En 1843, au cours des grands travaux de restauration entrepris à la Sainte-Chapelle, si cruellement maltraitée à la fin du dernier siècle, on découvrit une boîte d’étain renfermant un cœur, sous les dalles à la place occupée jadis par le maître-autel. Ce cœur reposant sous les saintes reliques était peut-être celui de saint Louis, mais aucune inscription, aucun document ne se trouvait pour l’établir avec certitude.

Dans la chapelle haute, il avait été ménagé sur chaque flanc, à la deuxième travée de la nef avant l’abside, un renfoncement où se trouvaient d’un côté la place réservée au roi et de l’autre celle réservée à la reine. Louis IX s’asseyait ici pour assister aux offices. Ses successeurs firent de même. Plus tard le roi Louis XI se trouva ainsi trop mêlé aux autres assistants, et fit faire à la travée du côté droit touchant à l’abside un petit réduit ajouté en hors-d’œuvre entre deux contreforts, petit oratoire particulier d’où il pouvait, par une étroite ouverture, suivre l’office sans être vu.

Au dehors cette chapelle se présente sous forme d’une petite annexe carrée, avec de jolis détails de sculpture rétablis à la restauration et une belle balustrade à fleurs de lis, où s’élève du compartiment du milieu une L majuscule couronnée.

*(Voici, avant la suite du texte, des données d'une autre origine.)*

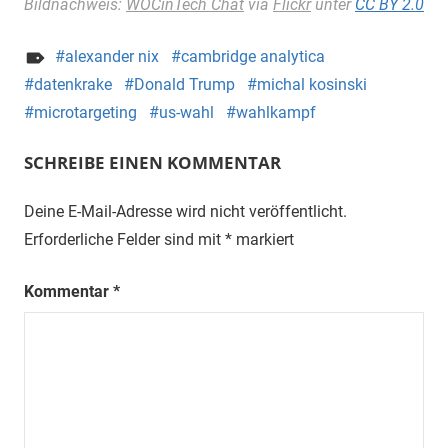
Bildnachweis:
WOCinTech Chat
via
Flickr
unter
CC BY 2.0
alexander nix
cambridge analytica
datenkrake
Donald Trump
michal kosinski
microtargeting
us-wahl
wahlkampf
SCHREIBE EINEN KOMMENTAR
Deine E-Mail-Adresse wird nicht veröffentlicht.
Erforderliche Felder sind mit
*
markiert
Kommentar
*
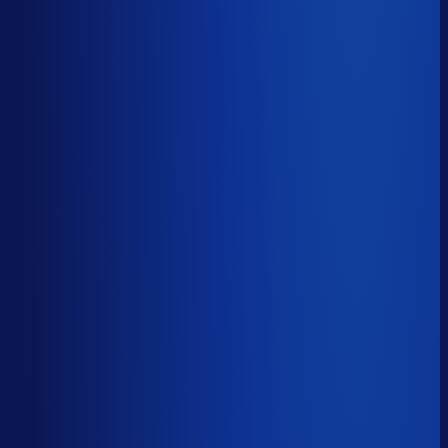
Onderste 25%
7.1k
Productbeschikbaarheid
83
%
Omloopsnelheid
78
d
Geautomatiseerde inkoop
50
%
Voorraadratio
2.69
×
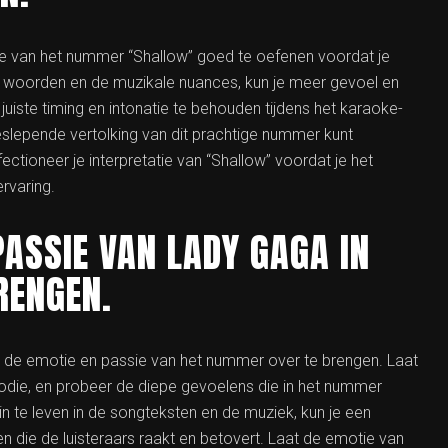
ie van het nummer “Shallow” goed te oefenen voordat je
e woorden en de muzikale nuances, kun je meer gevoel en
juiste timing en intonatie te behouden tijdens het karaoke-
lepende vertolking van dit prachtige nummer kunt
ctioneer je interpretatie van “Shallow” voordat je het
rvaring.
PASSIE VAN LADY GAGA IN
RENGEN.
a de emotie en passie van het nummer over te brengen. Laat
odie, en probeer de diepe gevoelens die in het nummer
 in te leven in de songteksten en de muziek, kun je een
n die de luisteraars raakt en betovert. Laat de emotie van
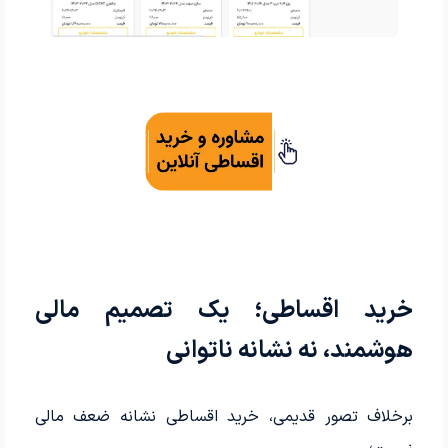
خرید اقساطی؛ یک تصمیم مالی
هوشمند، نه نشانه ناتوانی
برخلاف تصور قدیمی، خرید اقساطی نشانه ضعف مالی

La chapelle royale du Palais qui vit sous chaque règne se déployer les splendeurs de nombreuses cérémonies, se célébrer quelques mariages royaux ou princiers, reçut à la fin du XVe siècle quelques modifications extérieures, comme la reconstruction de la grande rose, des clochetons du grand pignon et de la flèche. Le roi Louis XII compléta ces modifications par l’adjonction d’un grand escalier extérieur montant du flanc sud de l’édifice au porche supérieur. Cet escalier présentait certains points de ressemblance avec l’escalier de la Chambre des Comptes bâtie au fond de la cour de la Sainte-Chapelle à la même époque. Les arcs gothiques retombaient sur de gros piliers chargés de fleurs de lis, lesquelles se retrouvaient, alternant avec des dauphins, aux appuis montant le long de la rampe.

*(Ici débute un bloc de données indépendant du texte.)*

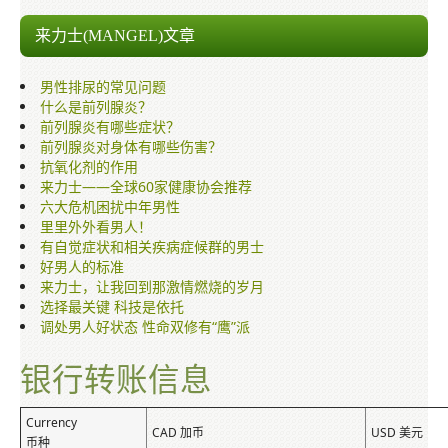
来力士胶囊
来力士(MANGEL)文章
万蜂牌巴西极品蜂胶
男性排尿的常见问题
酷钙胶囊
什么是前列腺炎？
前列腺炎有哪些症状？
蓝翡翠冰河泥面膜
前列腺炎对身体有哪些伤害？
抗氧化剂的作用
其他文章
来力士——全球60家健康协会推荐
六大危机困扰中年男性
里里外外看男人！
网上订购
有自觉症状和相关疾病症候群的男士
好男人的标准
销售网络
来力士，让我回到那激情燃烧的岁月
选择最关键 科技是依托
多媒体讲座与介绍
调处男人好状态 性命双修有“鹰”派
保健知识
银行转账信息
Currency
CAD 加币
USD 美元
币种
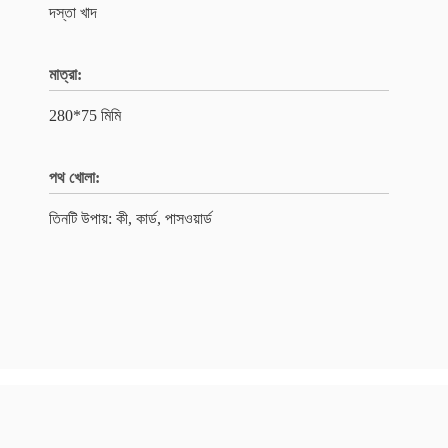
দস্তা খাদ
মাত্রা:
280*75 মিমি
পথ খোলা:
তিনটি উপায়: কী, কার্ড, পাসওয়ার্ড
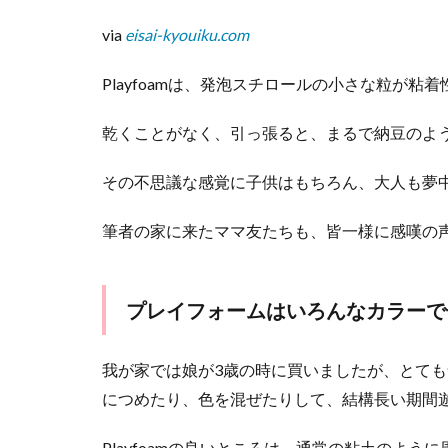
セサ
via
eisai-kyouiku.com
リー
など
を作
Playfoamは、発泡スチロールの小さな粒が
れる
豊富
乾くことがなく、引っ張ると、まるで納豆のよ
な種
類♪
その不思議な感覚に子供はもちろん、大人も夢
4
キラ
筆者の家に来たママ友たちも、皆一様に感嘆の
☆ピ
タッ
DECO
プレイフォームはいろんなカラーで
4.1
色ん
な形
我が家では娘が3歳の時に買いましたが、とて
や色
につめたり、色を混ぜたりして、結構長い期間
のシ
ール
Playfoamの良いところは、通常の粘土のよう
を作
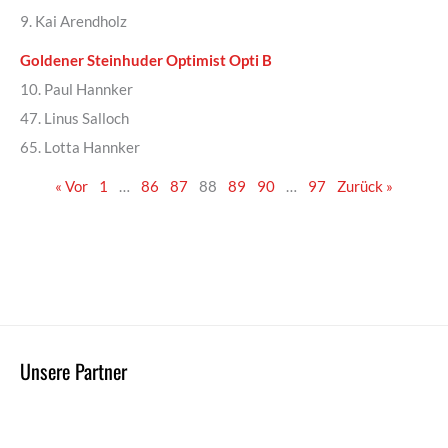
9. Kai Arendholz
Goldener Steinhuder Optimist Opti B
10. Paul Hannker
47. Linus Salloch
65. Lotta Hannker
« Vor
1
…
86
87
88
89
90
…
97
Zurück »
Unsere Partner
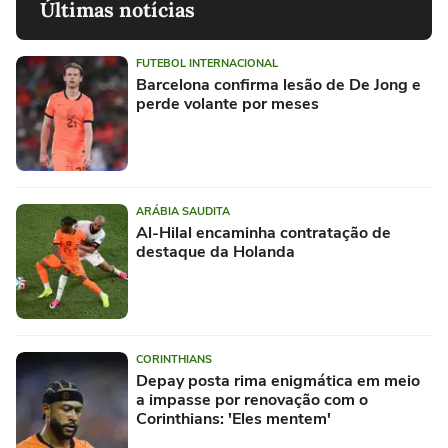
Últimas notícias
FUTEBOL INTERNACIONAL
Barcelona confirma lesão de De Jong e
perde volante por meses
ARÁBIA SAUDITA
Al-Hilal encaminha contratação de
destaque da Holanda
CORINTHIANS
Depay posta rima enigmática em meio
a impasse por renovação com o
Corinthians: 'Eles mentem'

Le grand incendie qui ravagea le Palais en 1618 avait épargné la Sainte-Chapelle; quelques années plus tard, le 26 juillet 1630, par la négligence de plombiers réparant la toiture, le feu prit dans les combles de la Sainte-Chapelle, dévora toute la charpente ainsi que celle de la flèche. Cette flèche en s’écroulant écrasa l’escalier de Louis XII. On releva la flèche, mais l’escalier demeura une ruine; l’arcade d’entrée restait seule debout avec des débris de piliers. A ces piliers ruinés et tout le long de la rampe, s’accrochaient depuis longtemps déjà des échoppes de marchands quelconques, surtout de libraires, sur lesquelles nous aurons occasion de revenir.